Reabilitação em domicílio, ambulatório ou centro especializado

    Esta fase abrange os cuidados relacionados ao treino funcional, para retorno às atividades da vida diária e demais áreas ocupacionais de desempenho que o paciente deseja e precisa.     Para tanto, um dos focos, a fim de que o paciente consiga a independência, é a reabilitação do braço (membro superior). São empregadas técnicas de terapia da mão em que podem ser feitos exercícios de habilidade manual, que abrange o alcançar os objetos (de diferentes tamanhos, formas, peso, textura e cores), pegá-los, mantê-los nas mãos (realizar diferentes modalidades de preensão fina, ou seja, a pinça com o polegar), manipulá-los e soltá-los em diferentes posturas (deitado de lado, sentado, de pé) e em diferentes direções (acima, abaixo ao lado, à frente, atrás), com uma ou duas mãos, ou de forma alternada, com os olhos fechados ou abertos, fazendo repetidas vezes, dentre outros. Esse tipo de tratamento tem por propósito restaurar as funções do braço ao máximo possível, para que paciente consiga utilizá-lo novamente em suas atividades diárias como abotoar a camisa, amarrar o sapato, digitar no teclado do computador (funções manuais).

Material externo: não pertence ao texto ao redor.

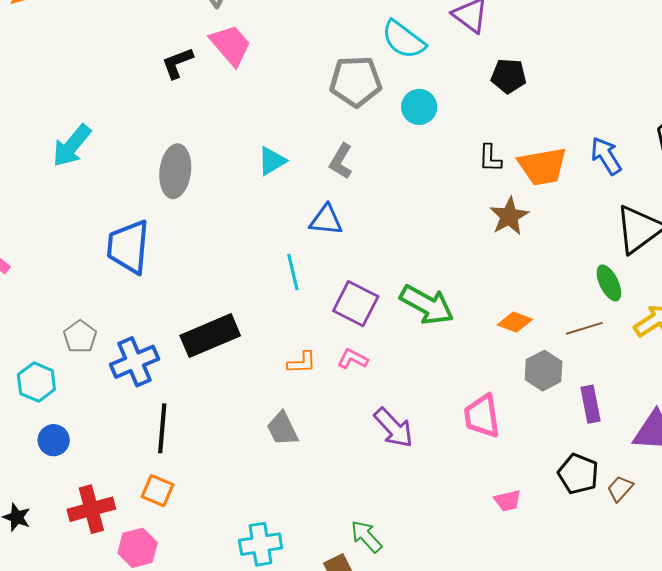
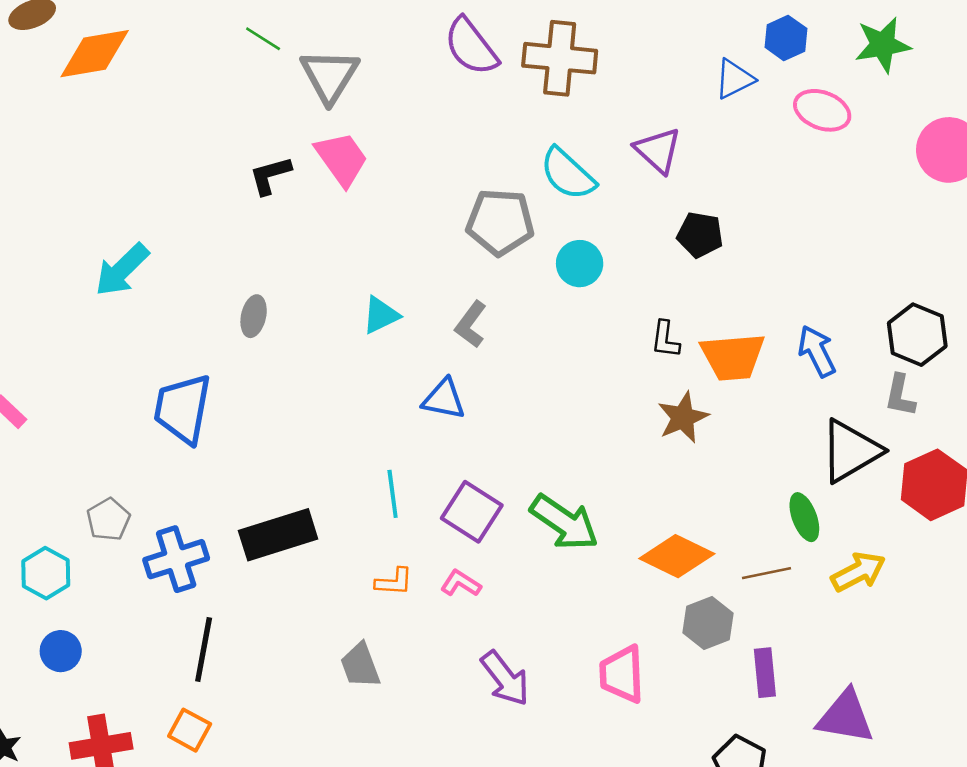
gray ellipse: (175, 171) -> (254, 316), size x0.6
cyan line: (293, 272) -> (393, 494), moved
orange diamond: (515, 322) -> (677, 556), size x1.6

    Se o paciente encontra dificuldades, mesmo modificando a forma de realização da atividade, então poderá ser indicado o uso de equipamentos assistivos (dispositivos) que facilitam o desempenho. Esses dispositivos podem ser confeccionados pelo Terapeuta Ocupacional,
      A reabilitação do paciente pós-AVC é sempre um desafio, um exemplo claro disso está no relato de caso de uma paciente que foi atendida seis dias após a lesão, por meio de visitas domiciliares, três vezes por semana. A avaliação realizada mostrou que o lado direito do corpo estava comprometido, com dificuldades para fazer atividades cotidianas, tais como, tomar banho, vestir-se, preparar os alimentos e lavar roupas. Os movimentos estavam lentos e a paciente relatava adormecimento em todo lado direito do corpo que a impediam de saber se estava segurando ou não, um objeto ou material. A paciente trabalhava numa casa de família, a qual permitiu que os atendimentos fossem realizados durante o horário de trabalho. No início, as atividades foram centradas na recuperação da sensibilidade. Foram dadas orientações para realização de tarefas cotidianas com uso de adaptações (uso de apoio para lavar panelas e vasilhas grandes), uso de sabonete envolto em esponja para não escorregar da mão, tábua de cortar frutas e legumes com prego de aço para fixá-los, também orientamos estimulação sensorial na atividade de banho. Foram planejadas atividades graduadas (como macramê) com uso de fios de grosso calibre (sisal de quatro cabos) para movimentação ampla envolvendo duas mãos e para que a paciente pudesse ter contato com diferentes texturas dos fios que foram se tornando cada vez mais finos, com objetivo de trabalhar a coordenação motora fina e velocidade de movimentos. Ao final de quatro meses a paciente conseguiu fazer todas as funções que desempenhava antes, sem dificuldades.